The only challenge that I had with your interpretation...still have as a matter of fact... of this study is where you said "its been proven". One study does not prove anything. Even in the hard sciences, that is mistaken, let alone in nursing research. A critical review of the research is always important and one must look much more deeply into a study that simply take it as fact. The word "proven" seems like a fact set in stone. The researches themselves never used this word, and I respectfully think you need to reconsider if your use of it is accurate.

I had many more challenges with the design of this study and its interpretation and sources after doing a quick critical review and sure I would find more challenges if I were to take more time with it...which I shall not. Been there, done that, now happily retired.

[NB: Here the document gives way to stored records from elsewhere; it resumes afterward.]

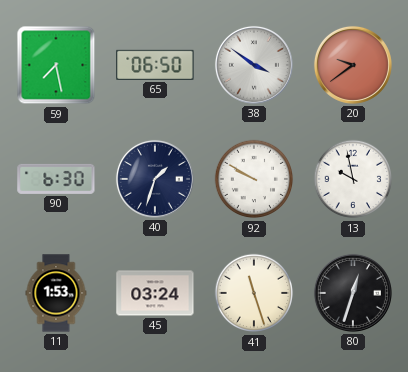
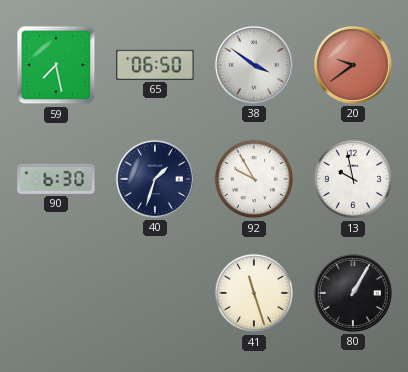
92: 9:50 -> 9:55
11: 1:53 -> none
45: 03:24 -> none
80: 12:33 -> 1:05
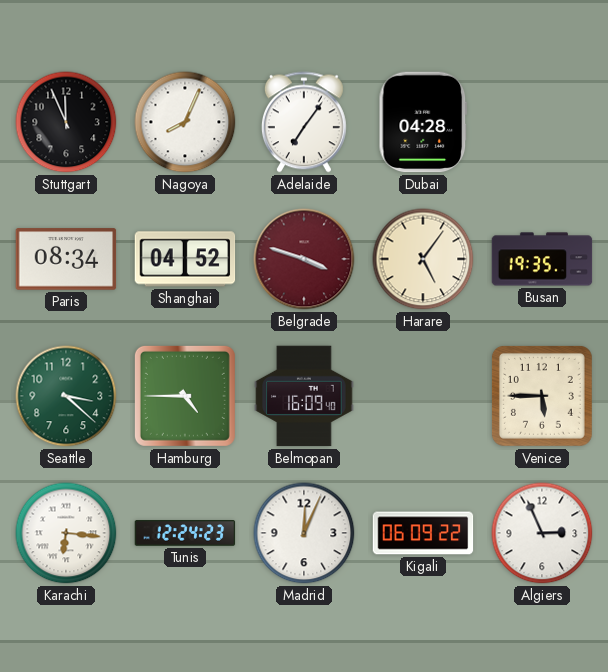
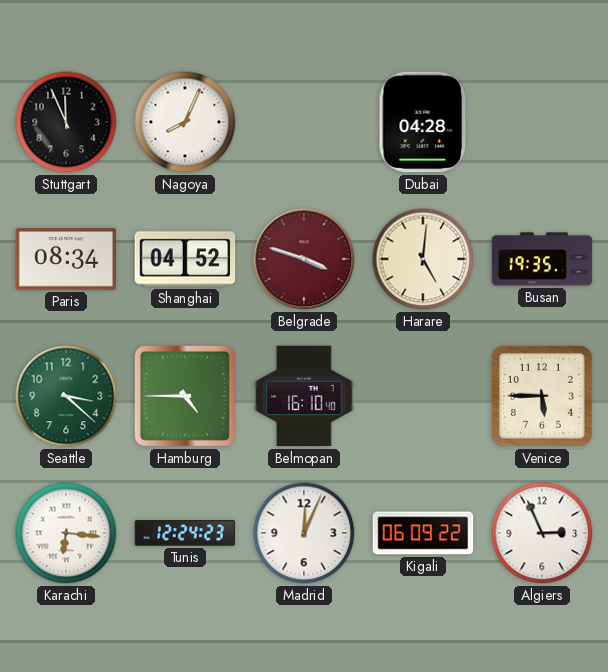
Adelaide: 7:06 -> none
Harare: 5:06 -> 5:01
Belmopan: 16:09 -> 16:10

I almost completed my BSN at one point. I learned about other areas of nursing that I hadn't done since I was in LPN school. I learned a lot more about chemistry, physics, biology and math than I knew before (even took the pre med level courses after I completed the nursing ones). The most valuable thing I learned in school for my RN however was nursing research, and that is why I can critically review this piece. They don't teach you this stuff in LPN school and I don't think ADN or diploma RN programs have it either. I had been working in the MICU since the early/mid 60s when I was back in school for my BSN. Did it change the way that I did MICU nursing? Nope. Not one bit. I don't believe for one minute that my mortality rates would magically go down if I would have finished my degree. However, thanks to that training I'm happy to cry foul when I see it in research and how others interpret research.

Best to you,

Mrs H.

Specializes in Home Health (PDN), Camp Nursing.

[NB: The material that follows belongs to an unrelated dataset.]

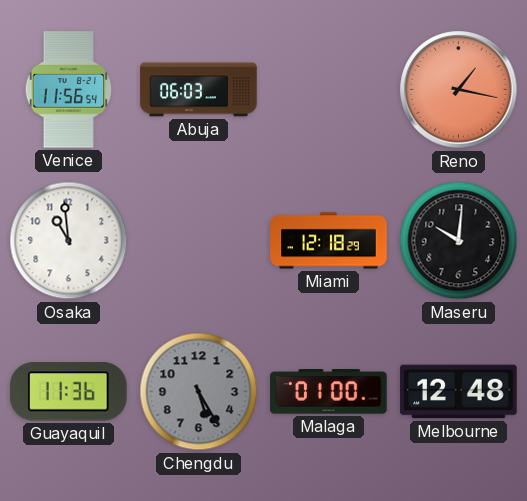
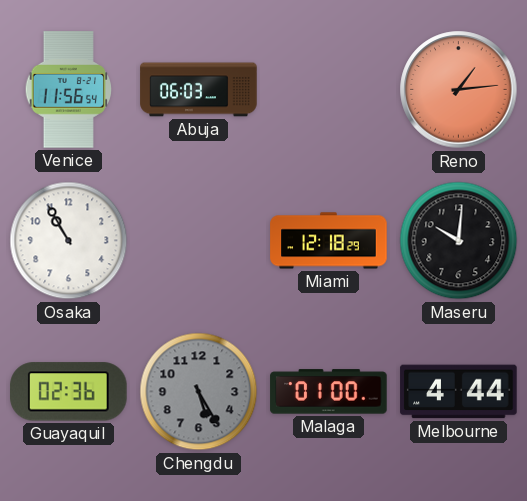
Reno: 1:17 -> 1:14
Osaka: 10:59 -> 10:55
Guayaquil: 11:36 -> 02:36
Melbourne: 12:48 -> 4:44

The local magnet level one trauma center in my area has started hiring LPNs for radiology and other procedural areas. Also a point to ponder everyone...why are PCAs being used so extensively? Wouldn't it be better to use LPNs in a similar role, taking advantage of their training and skills, rather than taking an untrained person off the street an placing them in a caregiver roll. I roll my eyes at every study that extolles the benefits of higher education and completely ignores that the educational requirements for the assistive staff haven't changed since the 60s.